Der 7. Juli 2013 wurde der Tag für die britischen Tennis-Geschichtsbücher. Am heißesten Tag der zwei wundersamen Wimbledon-Wochen blieb Murray auf dem kochenden Centre Court cool. Gleich im ersten Spiel des ersten Satzes erarbeitete er sich drei Breakbälle, konnte aber keinen nutzen. Aber schon zu diesem Zeitpunkt strahlte Murray das Verlangen nach dem Titel aus. Zum 2:1 nahm er Djokovic das Aufschlagsspiel ab, kassierte aber das Re-Break zum 2:2.

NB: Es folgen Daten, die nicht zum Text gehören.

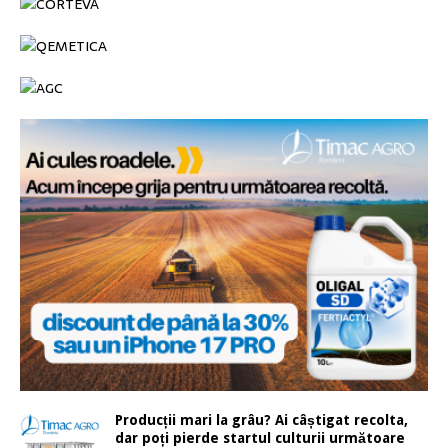
Producții mari la grâu? Ai câștigat recolta,
dar poți pierde startul culturii următoare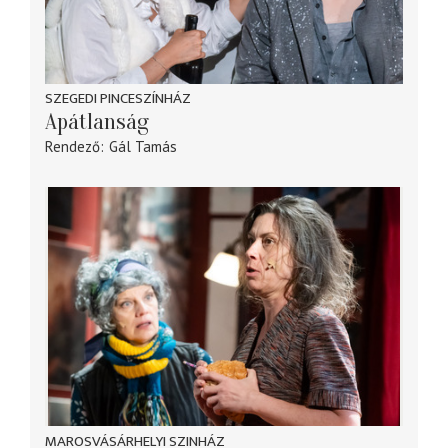
SZEGEDI PINCESZÍNHÁZ
Apátlanság
Rendező
Gál Tamás
MAROSVÁSÁRHELYI SZINHÁZ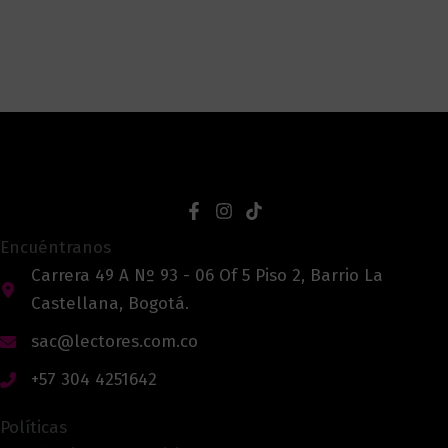
Encuéntranos
Carrera 49 A Nº 93 - 06 Of 5 Piso 2, Barrio La
Castellana, Bogotá.
sac@lectores.com.co
+57 304 4251642
Políticas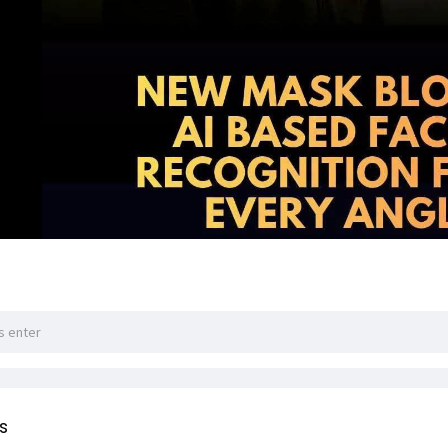
s
်စစ်ဓာတ်အားရယူသုံးစွဲခဲ့သည့် ရေခဲစက်လုပ်ငန်းရှင်ကို လျှပ်စစ်ဥပဒေ
စံမြို့နယ်၌ တရားမဝင်လျှပ်စစ်ဓာတ်အားရယူသုံးစွဲခဲ့သည့် ရေခဲစက်လု
ေးရေးကော်ပိုရေးရှင်းမှတာဝန်ရှိသူများက ဇွန် ၂၆ ရက်က အောင်မြေ
်ဆင်ထားသော ရေခဲစက်လုပ်ငန်း၏ စင်တီမီတာတွင် Error ပေါ်နေပြီ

Murray gelang das Break zum 4:3 und entschied Durchgang eins nach 59 Minuten für sich. Im zweiten Satz ging Djokovic mit 4:1 in Führung, doch angetrieben von permanenten «Come on, Andy»-Rufen der euphorisierten Zuschauer schaffte Murray erst den Ausgleich zum 4:4 und nach 69 Minuten den Satzgewinn zum 7:5.

«Nach all den Merkwürdigkeiten und Verrücktheiten bei diesem Wimbledon wird das Herren-Finale doch so sein, wie es die meisten erwartet haben: die Nummer 1 Novak Djokovic gegen die Nummer 2 Andy Murray», hatte die «New York Times» geschrieben. Die Branchenbesten lieferten sich erst ganz am Ende ein hochklassiges Match.

Das Spiel lebte von der bislang ungestillten Sehnsucht der Briten nach einem der Ihren auf dem Wimbledon-Thron. Die Erben von Fred Perry waren bis zu diesem Sonntagnachmittag alle gescheitert, Tim Henman viermal im Halbfinale. 2013 schlug die Stunde von Andy Murray.